Blue Highways: Part 5, Chapter 11


Photo of Lassen Peak from Viola, California by Marcel Marchon (lazytom) at Flickr. Click on photo to go to Marchon's photostream.

Viola, California

When the realization of a goal doesn't quite live up to expectations, it can certainly be a letdown.

LHM, tired from being on the road and just wanting to find a place to settle down, has his hopes set on Viola.  After all, the map says that there is a town there.  Certainly there has to be a motel or a campground or someplace where he can park, get a bite to eat, and go to sleep for the night.  He is traversing on back roads, and in the darkness he's worried he won't make it through.  He even mentions Sasquatch as a fear lurking out there somewhere in the blackness.

I can relate to the Sasquatch fear.  Back in my youth, when my family used to go out to a piece of property we own in the Northern California wilderness to camp for weekends, at night after the generator ran out of gas, the forest would be strangely quiet for just a moment after the loud motor shut off, and then a cacophany of crickets and other insects would break out, as if they had only been waiting for the generator to stop so that they could get their voices in.  Sometime in the night, occasionally the crickets would go quiet for some moments, and in my imagination, something large lurking about in the darkness was to blame.  I imagined Sasquatch, or Bigfoot as I knew him from TV and various reading materials, was watching me in my sleeping bag out there, waiting for an opportune moment to grab me.  It didn't even have to be night for me to be scared.  In the dusk, when the trees went from green to gray, I often imagined seeing a large figure moving about just beyond my vision.  Even in the daytime, a glimpse of something out of the corner of my eye in the woods might set my heart to pounding.  Secretly, I hope that one day they discover that Sasquatch exists, so that I can say that I had a reason all those years to be afraid.

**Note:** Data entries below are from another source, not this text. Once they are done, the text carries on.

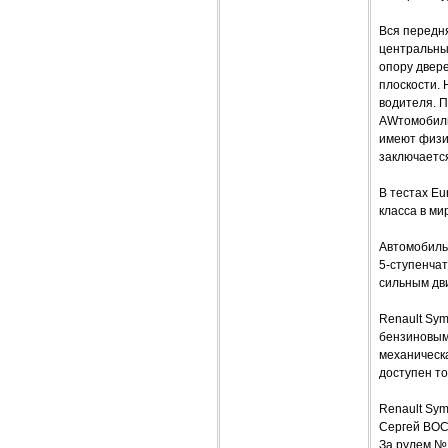
Вся передня
центральны
опору двере
плоскости.
водителя. 
AWтомобилю
имеют физи
заключается
В тестах E
класса в ми
Автомобиль
5-ступенчат
сильным дви
Renault Sym
бензиновыми
механическ
доступен то
Renault Sy
Сергей ВО
За рулем №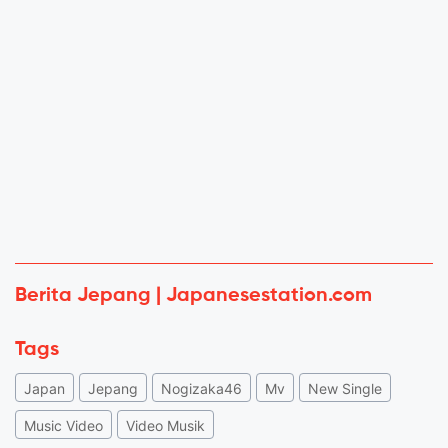
Berita Jepang | Japanesestation.com
Tags
Japan
Jepang
Nogizaka46
Mv
New Single
Music Video
Video Musik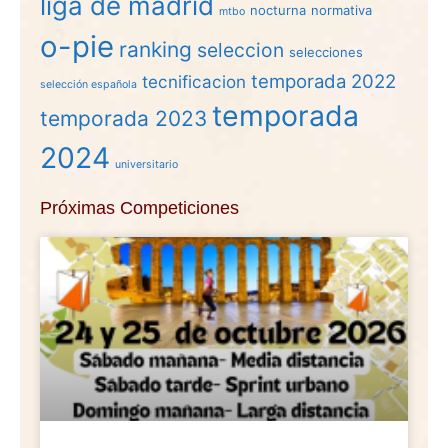
liga de madrid
nocturna
normativa
mtbo
o-pie
ranking
seleccion
selecciones
temporada 2022
tecnificacion
selección española
temporada
temporada 2023
2024
universitario
Próximas Competiciones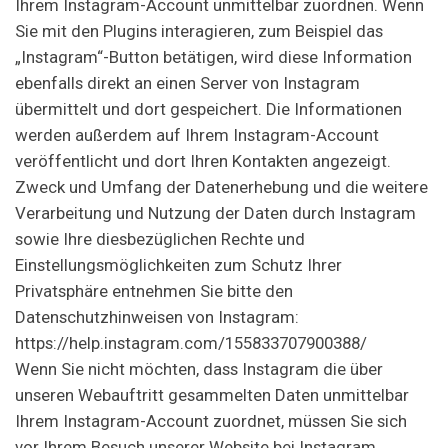
Ihrem Instagram-Account unmittelbar zuordnen. Wenn
Sie mit den Plugins interagieren, zum Beispiel das
„Instagram“-Button betätigen, wird diese Information
ebenfalls direkt an einen Server von Instagram
übermittelt und dort gespeichert. Die Informationen
werden außerdem auf Ihrem Instagram-Account
veröffentlicht und dort Ihren Kontakten angezeigt.
Zweck und Umfang der Datenerhebung und die weitere
Verarbeitung und Nutzung der Daten durch Instagram
sowie Ihre diesbezüglichen Rechte und
Einstellungsmöglichkeiten zum Schutz Ihrer
Privatsphäre entnehmen Sie bitte den
Datenschutzhinweisen von Instagram:
https://help.instagram.com/155833707900388/
Wenn Sie nicht möchten, dass Instagram die über
unseren Webauftritt gesammelten Daten unmittelbar
Ihrem Instagram-Account zuordnet, müssen Sie sich
vor Ihrem Besuch unserer Website bei Instagram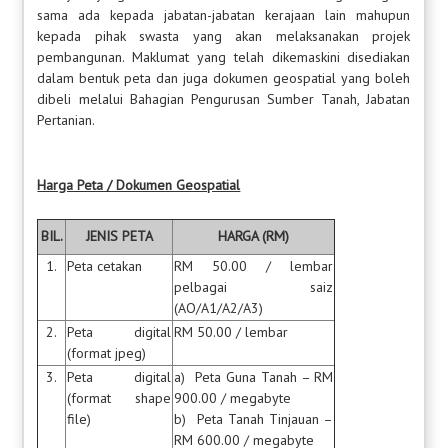
sama ada kepada jabatan-jabatan kerajaan lain mahupun
kepada pihak swasta yang akan melaksanakan projek
pembangunan. Maklumat yang telah dikemaskini disediakan
dalam bentuk peta dan juga dokumen geospatial yang boleh
dibeli melalui Bahagian Pengurusan Sumber Tanah, Jabatan
Pertanian.
Harga Peta / Dokumen Geospatial
BIL.
JENIS PETA
HARGA (RM)
1.
Peta cetakan
RM 50.00 / lembar
pelbagai saiz
(AO/A1/A2/A3)
2.
Peta digital
RM 50.00 / lembar
(format jpeg)
3.
Peta digital
a) Peta Guna Tanah – RM
(format shape
900.00 / megabyte
file)
b) Peta Tanah Tinjauan –
RM 600.00 / megabyte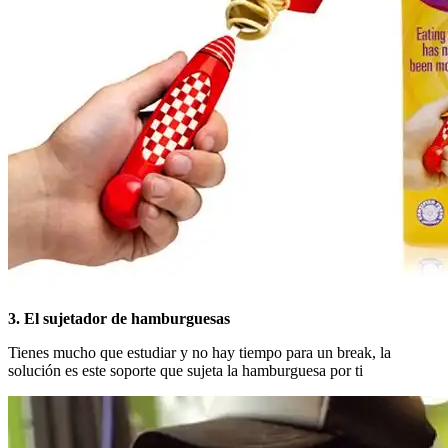
3. El sujetador de hamburguesas
Tienes mucho que estudiar y no hay tiempo para un break, la
solución es este soporte que sujeta la hamburguesa por ti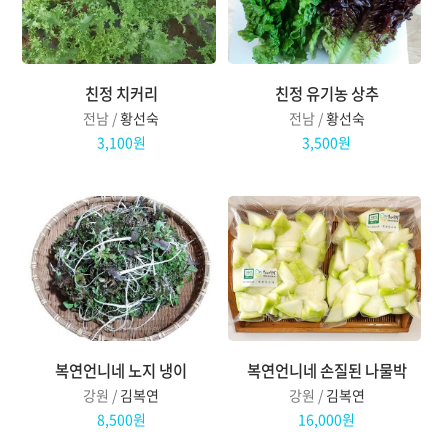
친정 치커리
친정 유기농 상추
전남 /
황선숙
전남 /
황선숙
3,100원
3,500원
복연언니네 노지 냉이
복연언니네 손질된 나물박
강원 /
김복연
강원 /
김복연
8,500원
16,000원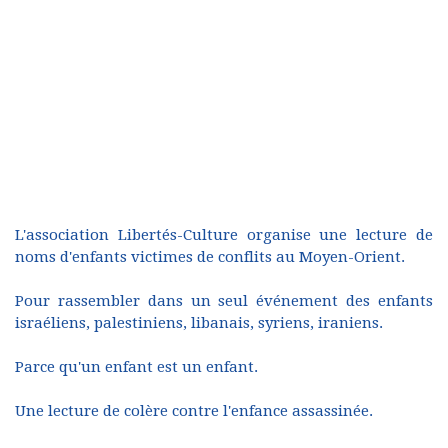
L'association Libertés-Culture organise une lecture de
noms d'enfants victimes de conflits au Moyen-Orient.
Pour rassembler dans un seul événement des enfants
israéliens, palestiniens, libanais, syriens, iraniens.
Parce qu'un enfant est un enfant.
Une lecture de colère contre l'enfance assassinée.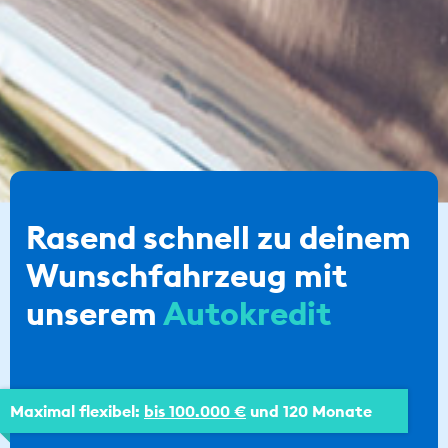
Rasend schnell zu deinem
Wunschfahrzeug mit
unserem
Autokredit
Maximal flexibel:
bis 100.000 €
und 120 Monate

Along with his fear, when LHM finds Viola, his expectations don't match up to reality, and then he gets angry and frustrated.  Why did they put the goddamn place on the map if it doesn't have a "gas station, cafe, water tower, and stoplight"?  How I've been in that place.  Every one of us has faced times where our expectations exceeded the reality.  As a kid, I ordered the x-ray glasses that would allow me to see through walls, and more importantly, through girls' clothes.  How disappointed was I!  I still have an expectation that there will be flying cars before I die, but I'm not holding my breath.  I've been to restaurants that have been hyped, and gone away feeling cheated.  I've seen movies and productions where I was truly excited (think of Star Wars Episode I: The Phantom Menace) and afterward verbalized "what the hell was that?"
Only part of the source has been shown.